The AI Tailwind That Lifts All Boats
Samsung’s market cap briefly crossed the $1 trillion mark this week after shares surged more than 10%, fueled by a seemingly insatiable AI demand for high-bandwidth memory (HBM). The company reported profits eight times higher than the same quarter last year, a direct result of the chip shortage gripping the AI infrastructure buildout. But don’t mistake this for a healthy industry. Samsung, SK Hynix, and Micron have all cannibalized their consumer chip lines to churn out HBM, creating artificial scarcity in the very components their own phone and TV divisions need to survive. This is not innovation; it’s a self-inflicted supply chain distortion dressed up as a boom.

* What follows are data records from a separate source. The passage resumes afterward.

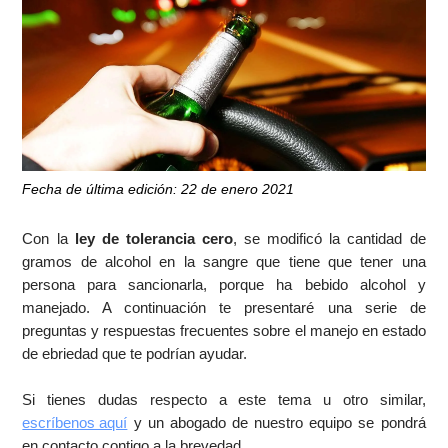
Fecha de última edición: 22 de enero 2021
Con la
ley de tolerancia cero
, se modificó la cantidad de
gramos de alcohol en la sangre que tiene que tener una
persona para sancionarla, porque ha bebido alcohol y
manejado. A continuación te presentaré una serie de
preguntas y respuestas frecuentes sobre el manejo en estado
de ebriedad que te podrían ayudar.
Si tienes dudas respecto a este tema u otro similar,
escríbenos aquí
y un abogado de nuestro equipo se pondrá
en contacto contigo a la brevedad.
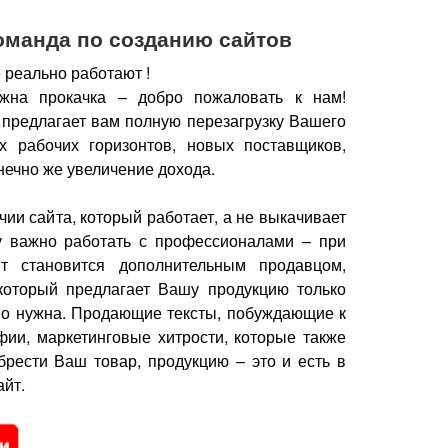
оманда по созданию сайтов
 реально работают !
жна прокачка – добро пожаловать к нам!
 предлагает вам полную перезагрузку Вашего
х рабочих горизонтов, новых поставщиков,
нечно же увеличение дохода.
чии сайта, который работает, а не выкачивает
у важно работать с профессионалами – при
йт становится дополнительным продавцом,
который предлагает Вашу продукцию только
но нужна.
Продающие тексты, побуждающие к
фии, маркетинговые хитрости, которые также
брести Ваш товар, продукцию – это и есть в
йт.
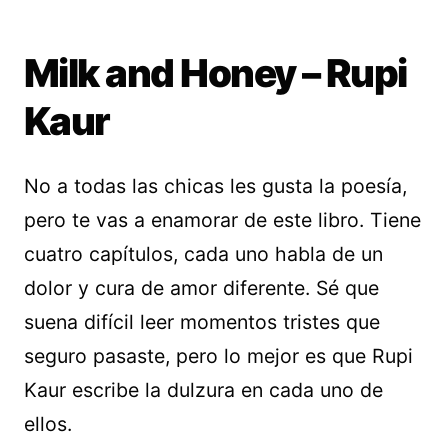
Milk and Honey – Rupi
Kaur
No a todas las chicas les gusta la poesía,
pero te vas a enamorar de este libro. Tiene
cuatro capítulos, cada uno habla de un
dolor y cura de amor diferente. Sé que
suena difícil leer momentos tristes que
seguro pasaste, pero lo mejor es que Rupi
Kaur escribe la dulzura en cada uno de
ellos.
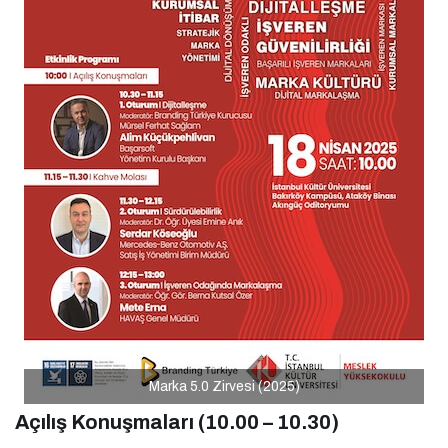
Marka 5.0 Zirvesi (2025)
Açılış Konuşmaları (10.00 – 10.30)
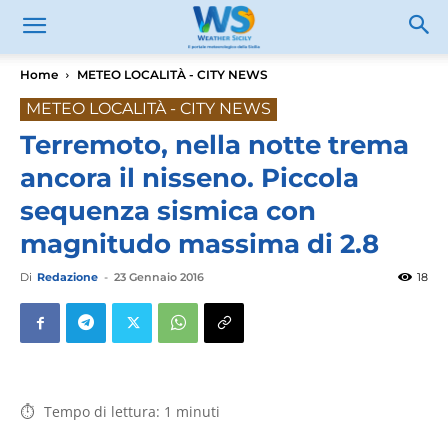
Home
METEO LOCALITÀ - CITY NEWS
METEO LOCALITÀ - CITY NEWS
Terremoto, nella notte trema
ancora il nisseno. Piccola
sequenza sismica con
magnitudo massima di 2.8
Di
Redazione
-
23 Gennaio 2016
18
Tempo di lettura:
1
minuti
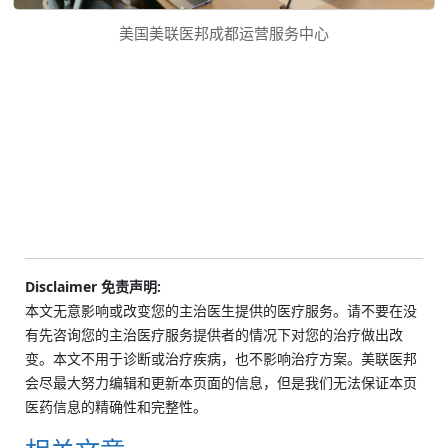
美国美联医邦成都运营服务中心
Disclaimer 免责声明:
本文无意影响或改变您的主治医生提供的医疗服务。请不要在没
有先咨询您的主治医疗服务提供者的情况下对您的治疗做出改
变。本文不用于诊断或治疗疾病，也不影响治疗方案。美联医邦
会尽最大努力编辑和更新本页面的信息，但是我们无法保证本页
医药信息的精确性和完整性。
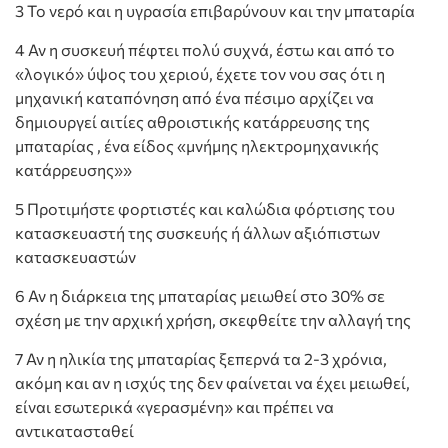
3 Το νερό και η υγρασία επιβαρύνουν και την μπαταρία
4 Αν η συσκευή πέφτει πολύ συχνά, έστω και από το
«λογικό» ύψος του χεριού, έχετε τον νου σας ότι η
μηχανική καταπόνηση από ένα πέσιμο αρχίζει να
δημιουργεί αιτίες αθροιστικής κατάρρευσης της
μπαταρίας , ένα είδος «μνήμης ηλεκτρομηχανικής
κατάρρευσης»»
5 Προτιμήστε φορτιστές και καλώδια φόρτισης του
κατασκευαστή της συσκευής ή άλλων αξιόπιστων
κατασκευαστών
6 Αν η διάρκεια της μπαταρίας μειωθεί στο 30% σε
σχέση με την αρχική χρήση, σκεφθείτε την αλλαγή της
7 Αν η ηλικία της μπαταρίας ξεπερνά τα 2-3 χρόνια,
ακόμη και αν η ισχύς της δεν φαίνεται να έχει μειωθεί,
είναι εσωτερικά «γερασμένη» και πρέπει να
αντικατασταθεί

The Apple Card and the Strike Cloud
Rumors that Apple is in talks with Samsung and Intel for U.S. based chip production added fuel to the rally, potentially breaking TSMC’s near monopoly. If Samsung lands that deal, it would be a geopolitical coup. But the euphoria ignores a ticking bomb: workers are threatening an 18 day strike later this month, demanding a cut of the AI windfall. Meanwhile, Samsung’s own consumer electronics units are paying inflated prices for memory chips that the AI division hoards. That internal conflict is the kind of tension that can turn a trillion dollar paper valuation into a very real crisis if labor and supply chain pressures boil over.